Friday, 10 January, 2020 - 2:29 pm

Border wall.jpg Photo by Max Böhme on Unsplash 

Yesterday I had the opportunity to meet with someone who works for the CBP, Customs and Border Protection, department within DHS. Over the years borders seem to have become a political issue - don’t worry, we’re not going to discuss politics today. But we are going to consider the concept of borders.

Many argue that borders are simply a social construct designed to divide and discriminate. They say that borders are unnatural and unnecessary and we’d be better off without them.

Without going in to the various sides of the political discussions, I’d contend that in fact the concept of borders is built into our very existence.

Think about it; there are natural, clearly defined and enforced (beyond our control, I might add) borders in our daily life. Take time. That’s a very clearly defined border. Today cannot be yesterday or tomorrow. Place, too - if you’re in California, you cannot simultaneously be in New York.

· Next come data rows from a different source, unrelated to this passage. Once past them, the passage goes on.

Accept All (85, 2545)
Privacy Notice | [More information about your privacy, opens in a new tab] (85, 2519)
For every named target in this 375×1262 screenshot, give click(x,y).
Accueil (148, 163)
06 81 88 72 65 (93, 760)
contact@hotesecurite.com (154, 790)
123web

Borders are so much a part of our lives that we don’t even notice them. Night and day, male and female, the list goes on and on.

While these borders don’t depend on our involvement, they simply exist whether we like it or not. There are many borders that should be in our lives, and that do depend on our creating and enforcing them.

Often we need to enforce our personal borders; certain things simply don’t belong in our life. We each have the authority and agency to choose what to include in our lives and what not. Just because it’s out there, doesn’t mean it’s for us.

In addition to dividing from the outside, a border creates the space to create something within it too. This is true in our lives that when we don’t enforce our personal borders, we lose the ability to develop our personal identity. Enforcing our personal borders, choosing what to include in our lives and what not, provides us with the space to grow and become a true human being, living in tune with our soul.